> Task brief
Check each line of the data below for the string "more", then state how many have it and nothing else.

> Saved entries
------------------------------------------------

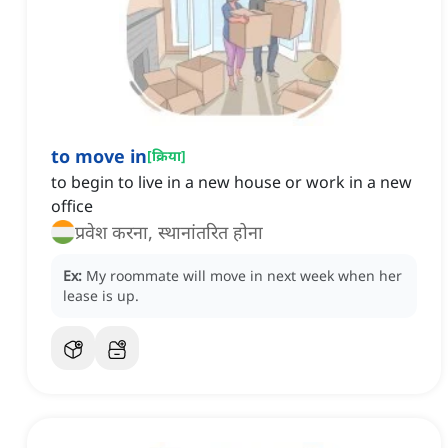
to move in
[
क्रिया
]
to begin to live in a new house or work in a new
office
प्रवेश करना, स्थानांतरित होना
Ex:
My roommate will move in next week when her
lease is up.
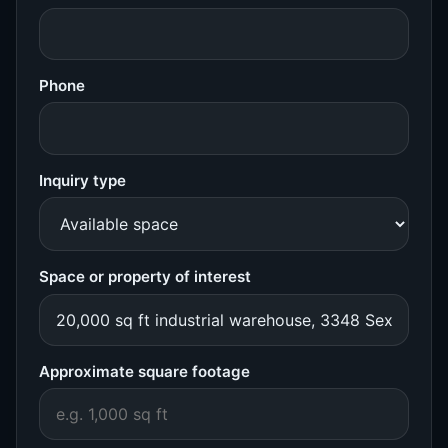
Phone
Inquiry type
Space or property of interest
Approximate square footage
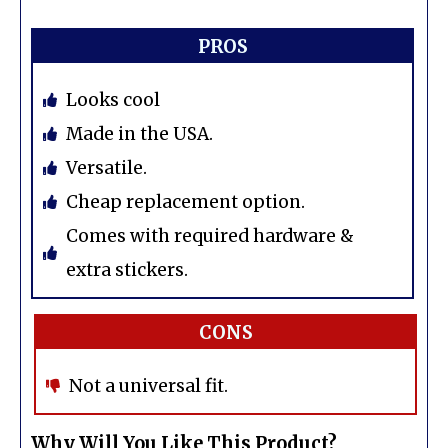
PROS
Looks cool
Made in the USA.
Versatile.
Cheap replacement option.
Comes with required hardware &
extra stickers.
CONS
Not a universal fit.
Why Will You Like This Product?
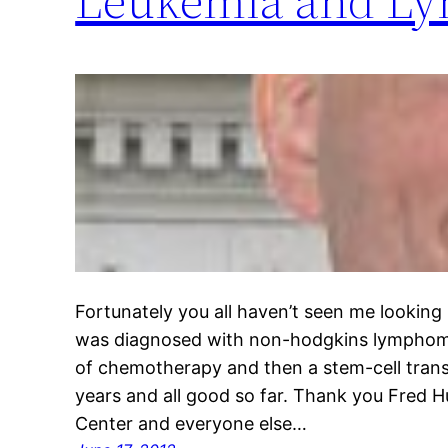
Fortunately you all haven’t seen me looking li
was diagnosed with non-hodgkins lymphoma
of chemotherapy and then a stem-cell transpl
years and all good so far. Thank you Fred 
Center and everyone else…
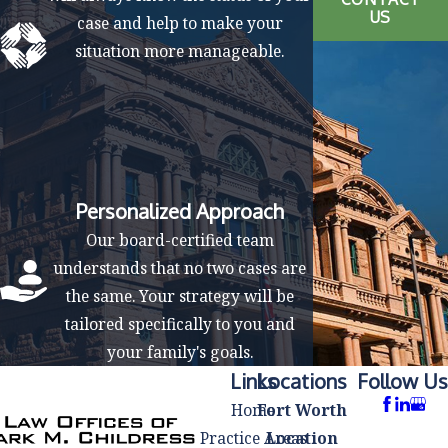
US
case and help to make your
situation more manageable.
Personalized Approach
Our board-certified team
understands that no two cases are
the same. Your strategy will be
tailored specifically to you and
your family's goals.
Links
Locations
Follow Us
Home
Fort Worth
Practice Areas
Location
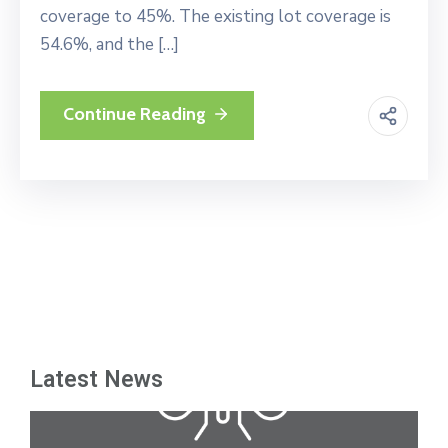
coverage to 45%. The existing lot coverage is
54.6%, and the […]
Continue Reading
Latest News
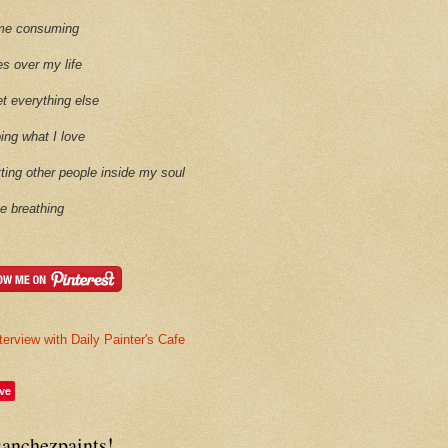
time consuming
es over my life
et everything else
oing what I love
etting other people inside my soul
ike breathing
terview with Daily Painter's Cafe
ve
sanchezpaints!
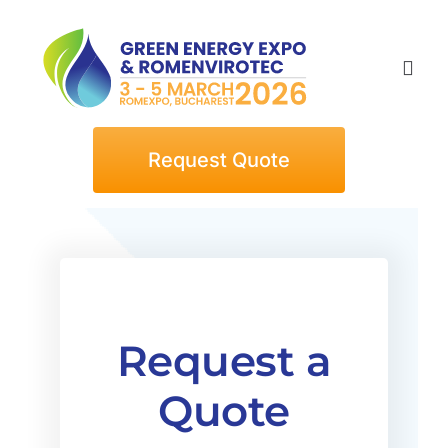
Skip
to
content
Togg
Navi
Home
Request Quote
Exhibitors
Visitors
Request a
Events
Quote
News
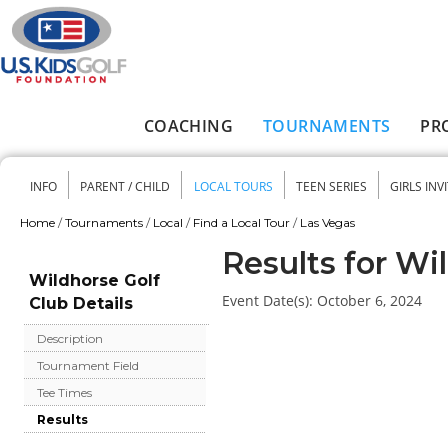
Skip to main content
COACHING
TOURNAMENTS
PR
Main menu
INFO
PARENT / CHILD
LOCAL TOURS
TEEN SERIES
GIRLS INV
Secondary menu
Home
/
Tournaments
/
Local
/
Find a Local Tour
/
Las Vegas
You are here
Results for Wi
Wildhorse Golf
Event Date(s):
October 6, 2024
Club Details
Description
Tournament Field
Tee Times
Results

------------------------------------------------

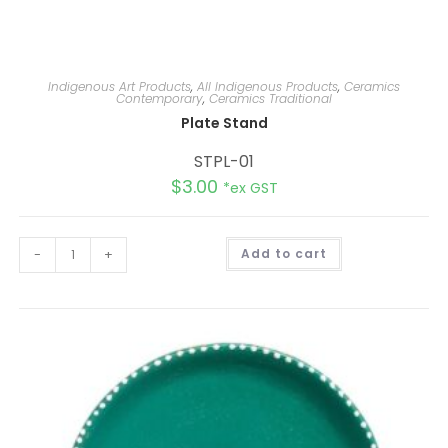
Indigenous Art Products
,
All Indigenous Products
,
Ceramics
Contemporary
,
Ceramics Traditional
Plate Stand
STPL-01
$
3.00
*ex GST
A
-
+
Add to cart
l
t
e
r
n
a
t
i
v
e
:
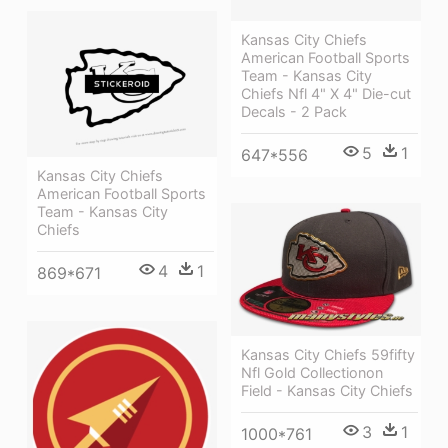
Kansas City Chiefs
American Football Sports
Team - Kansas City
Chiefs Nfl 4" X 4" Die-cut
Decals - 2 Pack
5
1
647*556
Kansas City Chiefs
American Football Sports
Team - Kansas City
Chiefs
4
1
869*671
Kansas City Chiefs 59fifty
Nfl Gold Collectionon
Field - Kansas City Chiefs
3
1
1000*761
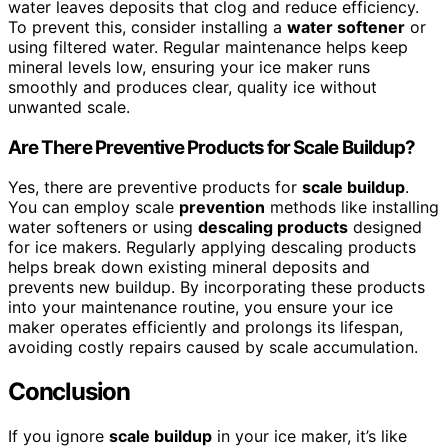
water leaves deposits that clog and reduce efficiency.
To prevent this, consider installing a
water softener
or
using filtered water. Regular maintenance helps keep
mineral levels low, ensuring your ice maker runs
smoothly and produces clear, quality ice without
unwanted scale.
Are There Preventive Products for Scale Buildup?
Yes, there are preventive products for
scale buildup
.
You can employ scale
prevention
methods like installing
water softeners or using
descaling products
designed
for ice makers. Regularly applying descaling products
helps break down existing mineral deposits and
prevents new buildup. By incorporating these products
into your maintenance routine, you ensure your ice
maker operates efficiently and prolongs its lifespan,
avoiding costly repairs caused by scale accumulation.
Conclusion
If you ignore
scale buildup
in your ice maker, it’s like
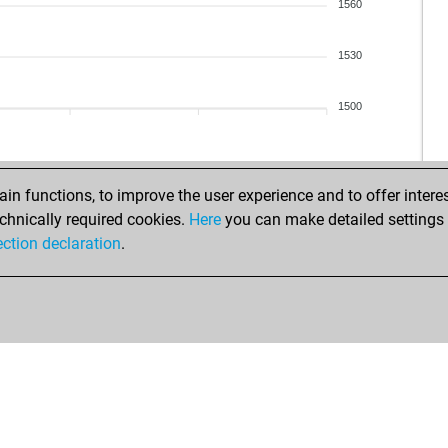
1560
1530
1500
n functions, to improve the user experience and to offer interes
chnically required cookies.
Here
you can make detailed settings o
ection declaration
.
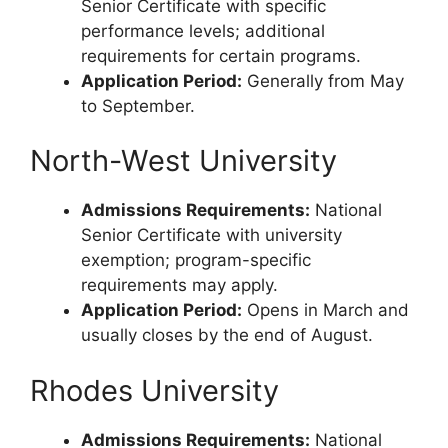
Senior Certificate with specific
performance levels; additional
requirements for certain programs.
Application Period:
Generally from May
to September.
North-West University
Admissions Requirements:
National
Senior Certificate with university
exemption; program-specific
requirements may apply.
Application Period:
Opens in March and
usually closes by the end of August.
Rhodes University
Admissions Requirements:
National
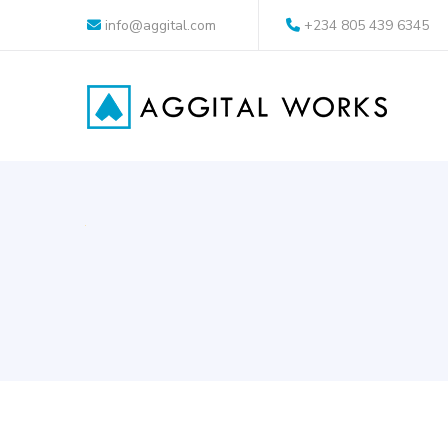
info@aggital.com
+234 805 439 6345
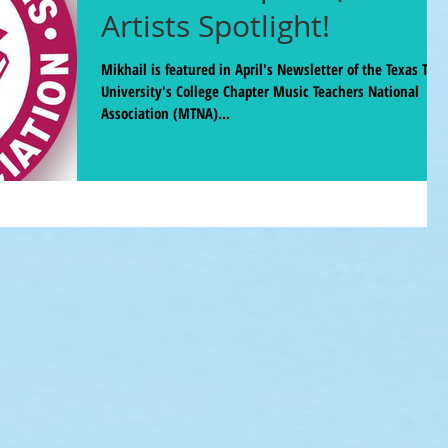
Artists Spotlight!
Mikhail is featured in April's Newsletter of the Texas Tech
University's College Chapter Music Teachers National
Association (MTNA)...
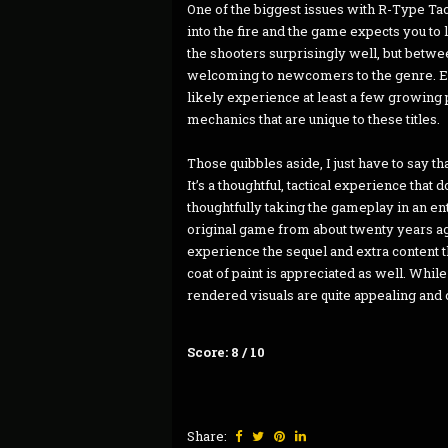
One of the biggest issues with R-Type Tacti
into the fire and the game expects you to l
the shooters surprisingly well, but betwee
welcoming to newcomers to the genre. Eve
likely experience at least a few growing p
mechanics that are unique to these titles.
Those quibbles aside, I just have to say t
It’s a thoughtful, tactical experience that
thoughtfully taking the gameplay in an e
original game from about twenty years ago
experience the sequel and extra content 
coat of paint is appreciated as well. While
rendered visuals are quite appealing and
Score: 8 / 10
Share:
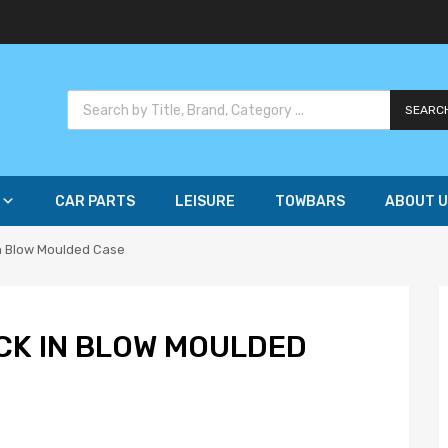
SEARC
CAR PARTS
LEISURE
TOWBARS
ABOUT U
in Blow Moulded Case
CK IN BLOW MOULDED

------------------------------------------------

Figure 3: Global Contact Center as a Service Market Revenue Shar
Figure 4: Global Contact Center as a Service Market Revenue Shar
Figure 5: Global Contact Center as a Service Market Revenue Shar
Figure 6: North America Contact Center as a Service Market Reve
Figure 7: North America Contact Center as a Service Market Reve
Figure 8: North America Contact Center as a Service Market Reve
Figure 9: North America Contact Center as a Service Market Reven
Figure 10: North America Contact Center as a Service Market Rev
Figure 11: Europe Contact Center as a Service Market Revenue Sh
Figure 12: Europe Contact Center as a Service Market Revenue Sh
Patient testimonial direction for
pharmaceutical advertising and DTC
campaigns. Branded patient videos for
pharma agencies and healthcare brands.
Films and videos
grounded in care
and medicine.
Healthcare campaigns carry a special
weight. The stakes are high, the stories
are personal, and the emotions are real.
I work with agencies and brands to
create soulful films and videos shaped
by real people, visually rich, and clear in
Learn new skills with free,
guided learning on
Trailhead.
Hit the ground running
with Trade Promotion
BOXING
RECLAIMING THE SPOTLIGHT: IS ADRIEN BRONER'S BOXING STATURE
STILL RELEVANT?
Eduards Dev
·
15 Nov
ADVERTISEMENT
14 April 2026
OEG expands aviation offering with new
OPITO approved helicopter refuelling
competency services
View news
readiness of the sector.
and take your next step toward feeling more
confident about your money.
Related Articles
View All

------------------------------------------------

> Written response
2